The duo here are Detroit MC Guilty Simpson and acclaimed New Zealand producer Jeremy Toy (here as Leonard Charles) and although the album's title is an acronym of their band name it also refers to woozy feel of these laidback beats and grooves, and the sonic textures which are malleable, drifting and sometimes languid.

MC Simpson has a stentorian authority and if some of the rhymes are clunking or repetitive (Breaking Bread only survives courtesy of Toy/Charles' contribution) he can frequently nail it (GUILTY, again an ambient soundscape for Toy/Charles).

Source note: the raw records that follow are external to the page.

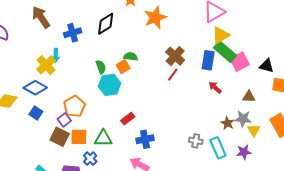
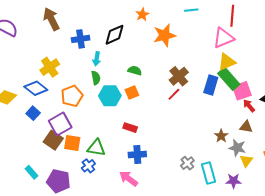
cyan arrow: (56, 55) -> (97, 59), moved
green semicircle: (101, 67) -> (96, 78), moved
orange square: (123, 67) -> (132, 93), moved
red arrow: (215, 88) -> (249, 106), moved
orange pentagon: (74, 106) -> (72, 96), moved
red rectangle: (128, 119) -> (130, 128), moved, turned 48
purple square: (64, 120) -> (60, 124), size x1.6
brown star: (227, 123) -> (221, 136), moved
gray cross: (196, 141) -> (187, 163), turned 32
blue cross: (90, 159) -> (88, 166), moved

Some promo blurb would have us believe that much of this was inspired by “rare acid influenced records from New Zealand’s 60s and 70s” but frankly that sounds like a pitch for the US market seduced by the obscurity of that reference . . . and you certainly won't discern House of Nimrod, Space Farm et al in these pieces.

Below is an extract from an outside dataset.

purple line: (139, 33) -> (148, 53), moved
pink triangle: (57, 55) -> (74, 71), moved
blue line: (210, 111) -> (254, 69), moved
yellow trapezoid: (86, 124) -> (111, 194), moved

What will leap out is the sample from Marlon William's Nobody Gets What They Want Anymore on Nobody, and apparently Citizen Band's In a Lifetime is sampled for My Inspiration (not a CB piece I'm familiar with, it isn't on either album).

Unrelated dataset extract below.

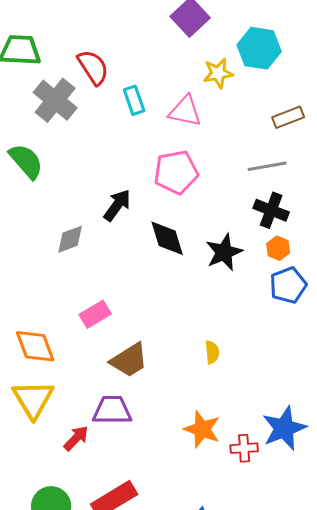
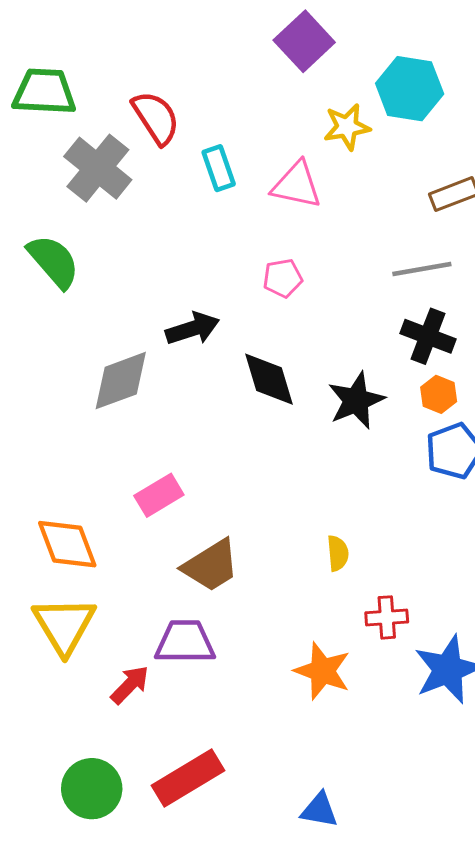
pink pentagon: (176, 172) -> (283, 278), size x0.6
black arrow: (117, 205) -> (193, 329), turned 36
gray diamond: (70, 239) -> (121, 381), size x1.4
red cross: (244, 448) -> (387, 617), moved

There's some supple funk grooves laid down here as on Friends (in which Simpson calls a few into question), more dreamy sonics as the counterpoint to Simpson's sometimes snarky Message to My Ex and some guitar soul-funk on the far too short 52 seconds of Grass. There are a couple of such brief interludes which only serve to tantalise and little more.

This is an interesting more than essential album but it should serve a decent purpose, to get Jeremy Toy's name in front of a US audience because it is his contribution to LSD which sets this apart from the pack.